Considerations for configuration

Filtering

If the S3 bucket contains a long history of logs and its directory structure is organized by dates, it's possible to filter which logs will be read by Wazuh. There are multiple configuration options to do so:

  • only_logs_after: Allows filtering logs produced after a given date. The date format must be YYYY-MMM-DD, for example, 2018-AUG-21 would filter logs produced after the 21th of August 2018 (that day included).

  • aws_account_id: This option will only work on CloudTrail buckets. If you have logs from multiple accounts, you can filter which ones will be read by Wazuh. You can specify multiple ids separating them by commas.

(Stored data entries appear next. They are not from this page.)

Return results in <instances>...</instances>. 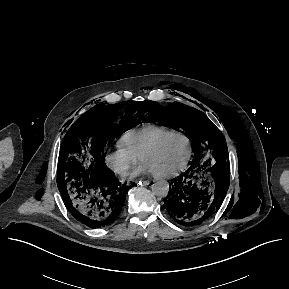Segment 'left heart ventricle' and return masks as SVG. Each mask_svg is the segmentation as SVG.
Here are the masks:
<instances>
[{
  "instance_id": "b2bd125f",
  "label": "left heart ventricle",
  "mask_w": 289,
  "mask_h": 289,
  "mask_svg": "<svg viewBox=\"0 0 289 289\" xmlns=\"http://www.w3.org/2000/svg\"><path fill=\"white\" fill-rule=\"evenodd\" d=\"M188 154L187 142L181 137L167 140L153 154L147 156L143 163L147 164L152 173H167L178 169Z\"/></svg>"
}]
</instances>
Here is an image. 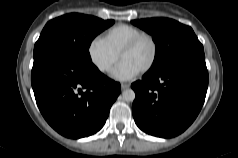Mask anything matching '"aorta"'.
I'll return each mask as SVG.
<instances>
[{
	"label": "aorta",
	"mask_w": 238,
	"mask_h": 158,
	"mask_svg": "<svg viewBox=\"0 0 238 158\" xmlns=\"http://www.w3.org/2000/svg\"><path fill=\"white\" fill-rule=\"evenodd\" d=\"M122 97L127 102H132L135 99V92L132 89H126L122 93Z\"/></svg>",
	"instance_id": "762f6f07"
}]
</instances>
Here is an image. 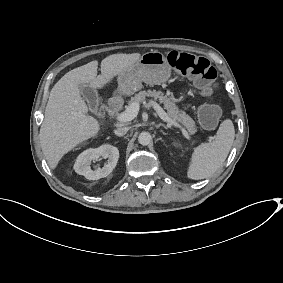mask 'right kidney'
Masks as SVG:
<instances>
[{
	"label": "right kidney",
	"instance_id": "ca27d5eb",
	"mask_svg": "<svg viewBox=\"0 0 283 283\" xmlns=\"http://www.w3.org/2000/svg\"><path fill=\"white\" fill-rule=\"evenodd\" d=\"M100 157L108 159L102 168L92 170L91 161H96ZM119 159V150L109 144H104L98 148H90L83 151L76 159L74 170L77 174L83 175L89 180H98L107 177L115 168Z\"/></svg>",
	"mask_w": 283,
	"mask_h": 283
}]
</instances>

  • regions: This option will only work on CloudTrail buckets. If you have logs from multiple regions, you can filter which ones will be read by Wazuh. You can specify multiple regions separating them by commas.

  • path: If you have your logs stored in a given path, it can be specified using this option. For example, to read logs stored in directory vpclogs/ the path vpclogs need to be specified. It can also be specified with / or \.

Older logs

The aws-cloudtrail wodle only looks for new logs based upon the key for last processed log object, which includes the datetime stamp. If older logs are loaded into the S3 bucket or the only_logs_after option date is set to a datetime earlier than previous executions of the wodle, the older log files will be ignored and not ingested into Wazuh.